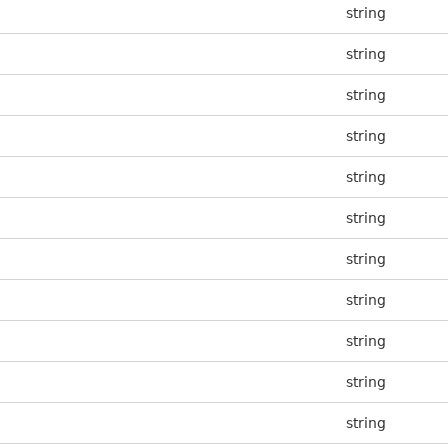
string
string
string
string
string
string
string
string
string
string
string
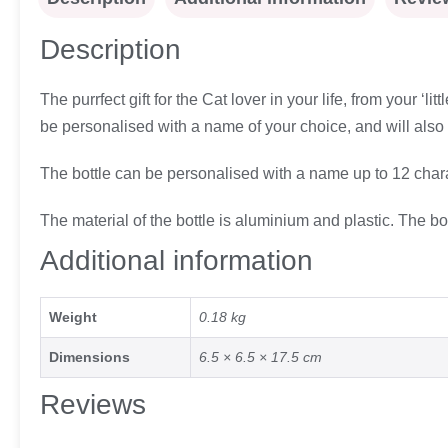
Description
The purrfect gift for the Cat lover in your life, from your ‘li
be personalised with a name of your choice, and will also fe
The bottle can be personalised with a name up to 12 chara
The material of the bottle is aluminium and plastic. The b
Additional information
Weight
0.18 kg
Dimensions
6.5 × 6.5 × 17.5 cm
Reviews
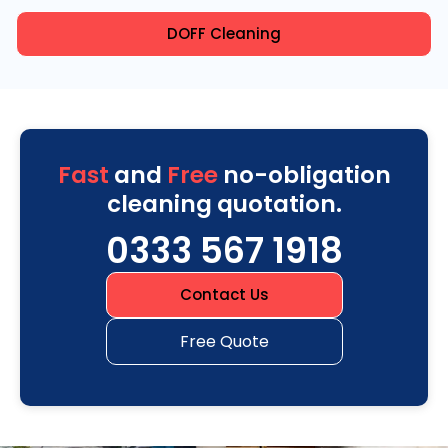
DOFF Cleaning
Fast
and
Free
no-obligation
cleaning quotation.
0333 567 1918
Contact Us
Free Quote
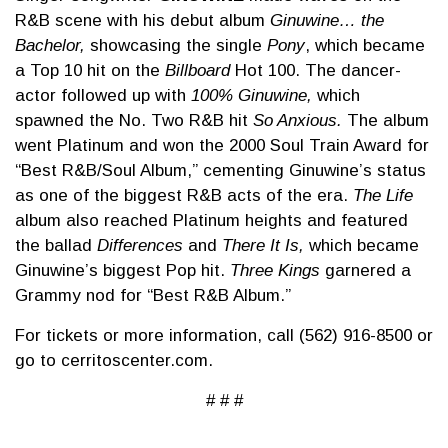
R&B scene with his debut album
Ginuwine… the
Bachelor,
showcasing the single
Pony
, which became
a Top 10 hit on the
Billboard
Hot 100. The dancer-
actor followed up with
100% Ginuwine,
which
spawned the No. Two R&B hit
So Anxious.
The album
went Platinum and won the 2000 Soul Train Award for
“Best R&B/Soul Album,” cementing Ginuwine’s status
as one of the biggest R&B acts of the era.
The Life
album also reached Platinum heights and featured
the ballad
Differences
and
There It Is,
which became
Ginuwine’s biggest Pop hit.
Three Kings
garnered a
Grammy nod for “Best R&B Album.”
For tickets or more information, call (562) 916-8500 or
go to cerritoscenter.com.
# # #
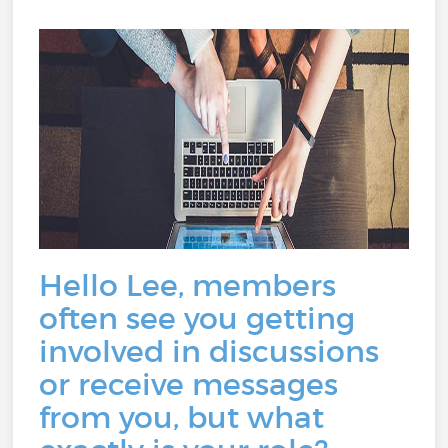
Hello Lee, members
often see you getting
involved in discussions
or receive messages
from you, but what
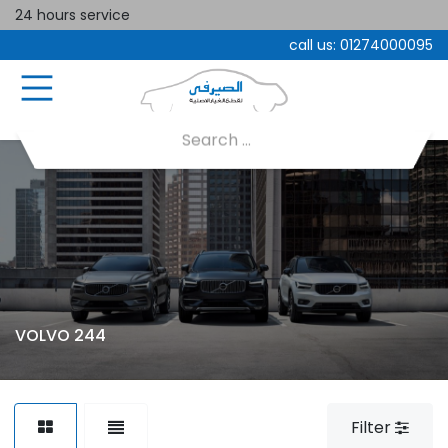
24 hours service
call us:
01274000095
VOLVO 244
Filter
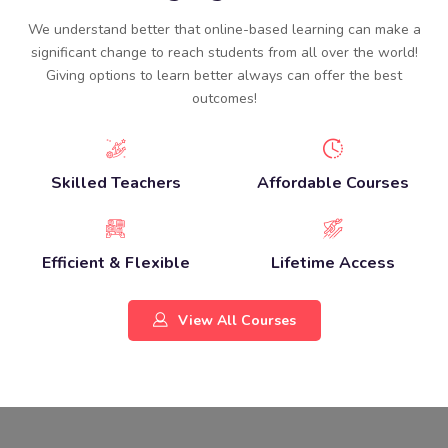
We understand better that online-based learning can make a
significant change to reach students from all over the world!
Giving options to learn better always can offer the best
outcomes!
Skilled Teachers
Affordable Courses
Efficient & Flexible
Lifetime Access
View All Courses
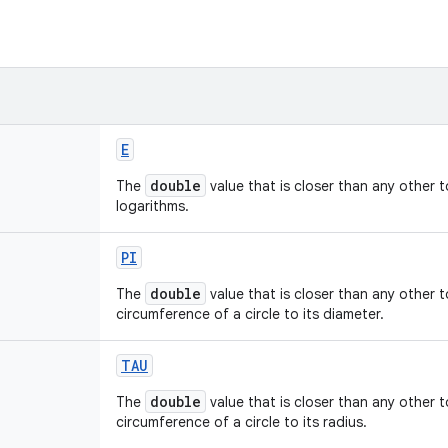
E
double
The
value that is closer than any other 
logarithms.
PI
double
The
value that is closer than any other 
circumference of a circle to its diameter.
TAU
double
The
value that is closer than any other 
circumference of a circle to its radius.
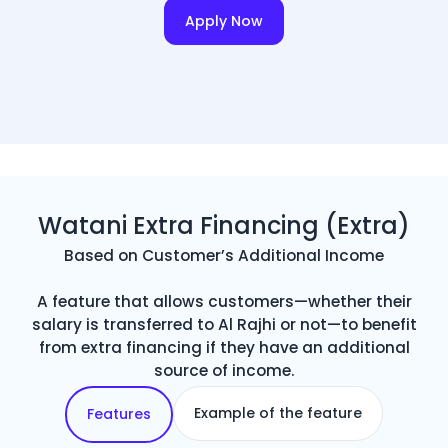
Apply Now
Watani Extra Financing (Extra)
Based on Customer’s Additional Income
A feature that allows customers—whether their
salary is transferred to Al Rajhi or not—to benefit
from extra financing if they have an additional
source of income.
Example of the feature
Features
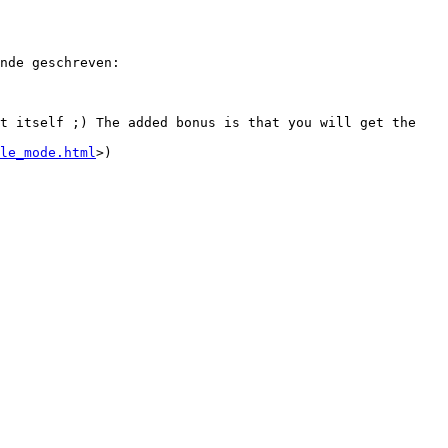
nde geschreven:

t itself ;) The added bonus is that you will get the 
le_mode.html
>)
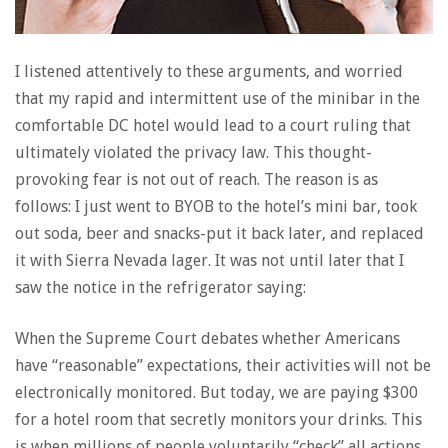
I listened attentively to these arguments, and worried
that my rapid and intermittent use of the minibar in the
comfortable DC hotel would lead to a court ruling that
ultimately violated the privacy law. This thought-
provoking fear is not out of reach. The reason is as
follows: I just went to BYOB to the hotel’s mini bar, took
out soda, beer and snacks-put it back later, and replaced
it with Sierra Nevada lager. It was not until later that I
saw the notice in the refrigerator saying:
When the Supreme Court debates whether Americans
have “reasonable” expectations, their activities will not be
electronically monitored. But today, we are paying $300
for a hotel room that secretly monitors your drinks. This
is when millions of people voluntarily “check” all actions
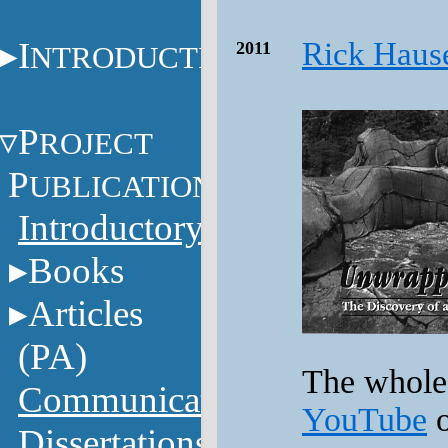
I
Rick Haus
2011
NTRODUCTION
P
ROJECT
P
UBLICATIONS
Introductory
Books
Articles
(PA)
The whole 
Communications
YouTube
o
Dissertations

### Exercise description
Check each line of the records above for "Ginuwine", and copy those that have it.

### Written response
Ginuwine… the
100% Ginuwine,
“Best R&B/Soul Album,” cementing Ginuwine’s status
Ginuwine’s biggest Pop hit.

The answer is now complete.